L’entreprise sénégalaise a subi l’impact de la pandémie du Covid 19 qui sévit depuis plus d’un an. Mais elle a fait preuve de résilience, avec le soutien de l’Etat qui a mis en place des mesures d’accompagnement. C’est l’avis de Hamidou Diop, Secrétaire général du Conseil national du patronat (Cnp). Qui, dans cet entretien, évoque avec nous, la situation de l’entreprise sénégalaise dans ce contexte particulier, les conditions qu’il faut pour que l’entreprise s’en sorte et se développe, la nécessité de favoriser le produire et le consommer sénégalais, l’attitude l’Etat vis-à-vis du secteur privé, la création d’emplois, le climat social…

Le monde, le Sénégal y compris, est fortement affecté par la crise sanitaire qui sévit depuis plus d’un an. Aujourd’hui, comment l’entreprise sénégalaise vit cette situation ? 

Ce qu’il faut préciser d’emblée, c’est qu’on ne peut pas isoler l’entreprise sénégalaise de l’entreprise au niveau mondial, ni isoler l’économie sénégalaise de l’économie mondiale. Au niveau mondial, on note d’abord que la pandémie a eu des impacts à la fois sanitaires, sociaux, économiques et financiers, sur tous les secteurs d’activités et sur les budgets des Etats. Par exemple au niveau des emplois, en 2020, on a connu plus de 250 millions de pertes d’emplois. Et au Sénégal, les entreprises ont subi ce choc-là, qui a été brutal. Ce qui a entrainé nécessairement, des fermetures d’entreprises, des baisses d’activité, et donc des pertes d’emplois. 

Mais ce qu’on peut retenir, c’est que notre pays a fait preuve d’une grande résilience, notamment son secteur industriel, son économie de manière générale. Les entreprises ont fait preuve d’une grande capacité de résilience, parce que si vous regardez un peu les données, vous verrez que malgré la gravité de la situation, il y a seulement 428 entreprises qui ont eu à procéder à la mise en chômage technique de leur personnelC’est important. Si vous prenez un secteur comme le tourisme, qui a été fortement impacté, plus de 1100 professionnels ont été touchés, mais Il y a un pourcentage de moins de 30% qui ont eu à mettre leur personnel en chômage technique durant cette période.
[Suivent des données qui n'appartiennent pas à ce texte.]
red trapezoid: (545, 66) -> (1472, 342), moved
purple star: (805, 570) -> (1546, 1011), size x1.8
Donc cette résilience, elle est là. Si on regarde sur toute l’année 2020, on a 17 000 à 18 000 travailleurs qui ont été mis en chômage technique, ou ont fait l’objet d’un licenciement. Donc, on considère que l’entreprise a évolué dans un élan de solidarité en préservant autant que possible les emplois et l’activité. Mieux, l’entreprise a contribué à la force Covid 19, à hauteur de dizaines de milliards.

L’Etat a eu à prendre un certain nombre de mesures pour soutenir le secteur. Est-ce que ces mesures ont été ressenties ? 
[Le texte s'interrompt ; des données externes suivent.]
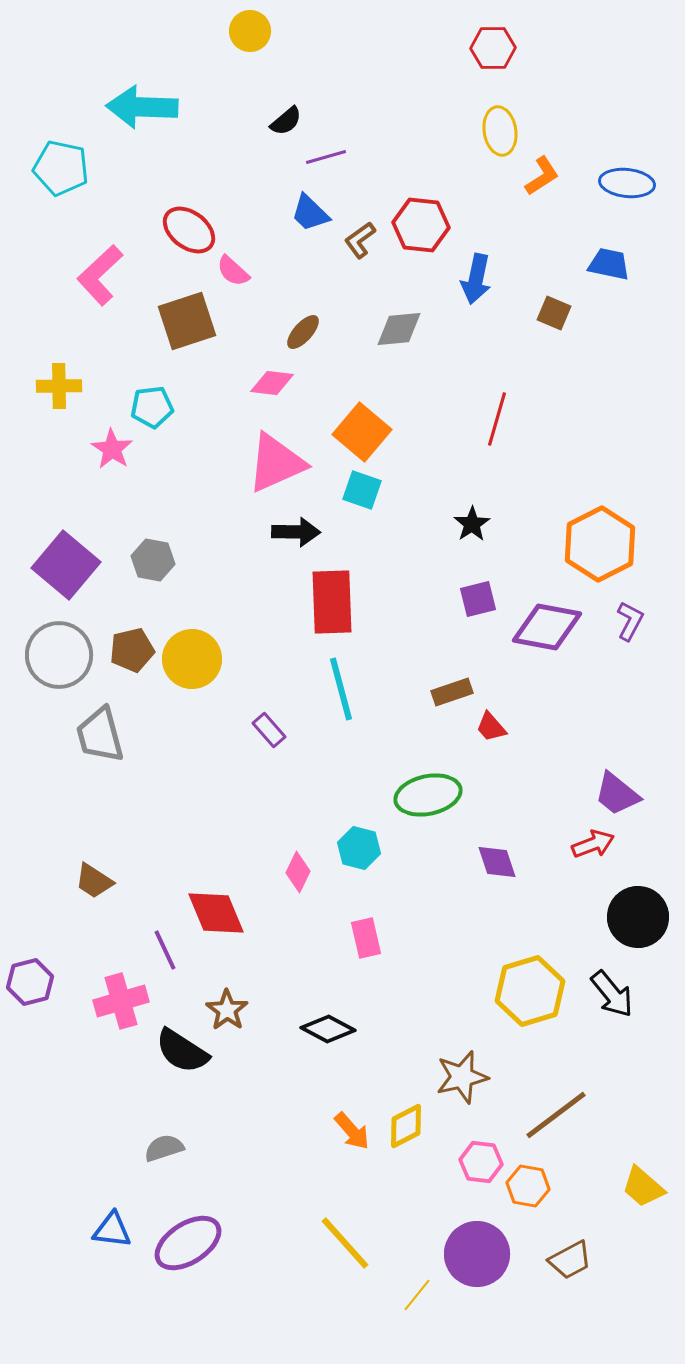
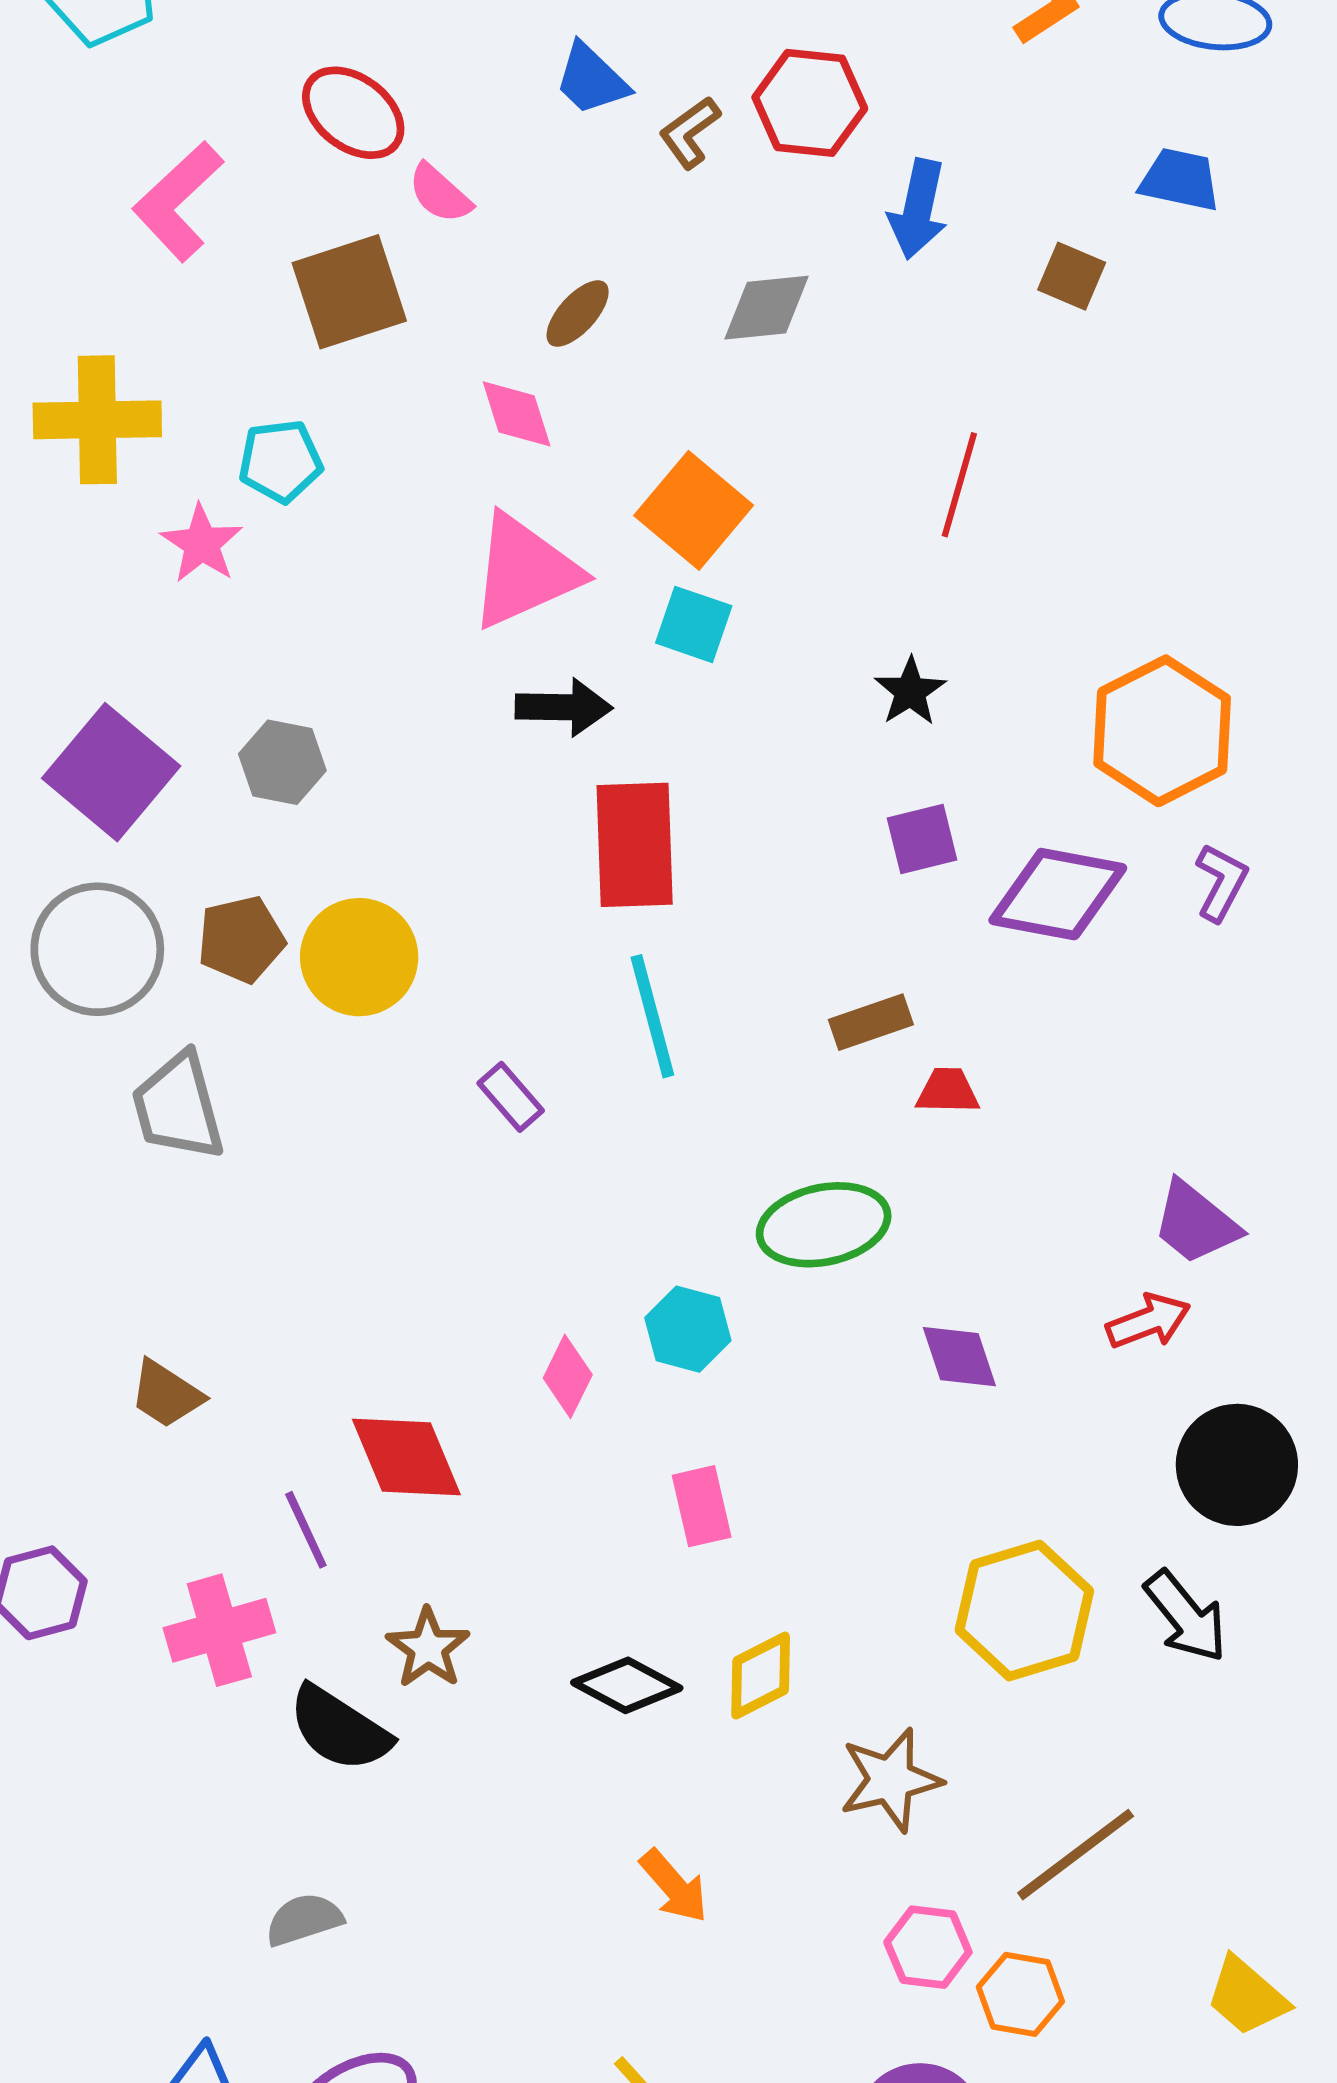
pink diamond: (272, 383) -> (517, 414), turned 66
yellow cross: (59, 386) -> (97, 420), size x1.4
red trapezoid: (491, 727) -> (948, 1091), turned 132
yellow diamond: (406, 1126) -> (761, 1675), moved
Il y a eu plusieurs mesures que l’Etat a eu à prendre et qu’il faut saluer. Il y a eu par exemple, pour les entreprises, cette possibilité de faire un emprunt bancaire de l’ordre de 200 milliards sur une période qui couvrait 3 mois de salaires. Les entreprises ont pu accéder à ces ressources-là. Mais globalement ce qu’il faut savoir, c’est que l’entreprise a préféré le rééchelonnement de sa dette bancaire, plutôt que d’aller s’endetter pour la payer. Donc il y a eu un rééchelonnement bancaire de toutes les dettes que les entreprises ont eues. Ce qui a permis à l’entreprise de retrouver un certain souffle de trésorerie et de gérer cette période particulièrement difficile.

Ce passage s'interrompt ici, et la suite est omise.